2. Indien de bestuursrechter de omvang van de schadevergoeding bij zijn uitspraak niet of niet volledig kan vaststellen, bepaalt hij in zijn uitspraak dat ter voorbereiding van een nadere uitspraak daarover het onderzoek wordt heropend. De bestuursrechter bepaalt daarbij op welke wijze het onderzoek wordt voortgezet.
Uitvoeringsregeling van de Algemene wet inkomensafhankelijke regelingen
Artikel 7 Uitstel van betaling in verband met betalingsproblemen
[…]
4. Op schriftelijk verzoek van de belanghebbende die aangeeft niet in staat te zijn de terugvordering overeenkomstig de voorgaande leden te betalen kan de Belastingdienst/Toeslagen, in afwijking in zoverre van de voorgaande leden, een betaling in termijnen toestaan gebaseerd op de betalingscapaciteit.
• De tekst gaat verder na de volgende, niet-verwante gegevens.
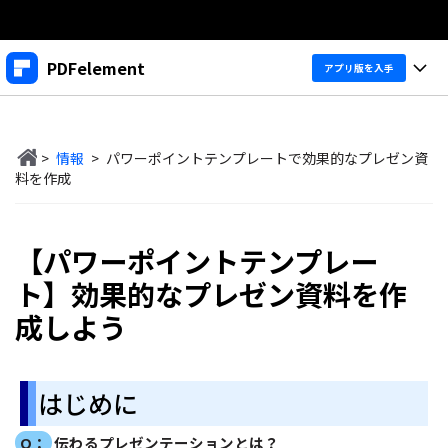
製品
PDFelement
アプリ版を入手
AIGCサービス
法人・教育・パートナー
製品
ユーティリティ
概要
>
情報
>
パワーポイントテンプレートで効果的なプレゼン資
デスクトップ
企業情報
製品機能
料を作成
ソリューション
PDFelement Windows版
プラン＆価格
変換・編集
価格
【パワーポイントテンプレー
PDFelement Mac版
PDF 作成
サポート
製品ガイド
個人向け
ト】効果的なプレゼン資料を作
アプリ
PDF 変換
成しよう
Windowsユーザー向け
PDFelement 12へ
アップグレード！
PDF 編集
法人向け
PDFelement iOS版
Macユーザー向け
PDF フォーム
PDFelement Android版
ヘルプ＆リソース
はじめに
iOSユーザー向け
教育向け
OCR
Cloud
PDFに関するコツ
Q：
伝わるプレゼンテーションとは？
De berekening van de betalingscapaciteit vindt plaats op de voet van artikel 13 van de Uitvoeringsregeling Invorderingswet 1990, met dien verstande dat de Belastingdienst/Toeslagen het netto-besteedbare inkomen van de belanghebbende vermeerdert met het netto-besteedbare inkomen van de persoon die ten tijde van de indiening van het verzoek als partner in de zin van artikel 3 van de wet kan worden beschouwd.
5. Een betalingsregeling als bedoeld in het vierde lid wordt niet toegestaan indien de belanghebbende of de in dat lid bedoelde partner over voldoende vermogen in de zin van artikel 12 van de Uitvoeringregeling Invorderingswet 1990 beschikken voor de voldoening van de terugvordering, met dien verstande dat bevoorrechte schulden op het vermogen in mindering worden gebracht.
6. De voorgaande leden zijn niet van toepassing indien het ontstaan van de terugvordering is te wijten aan opzet of grove schuld van de belanghebbende of diens partner.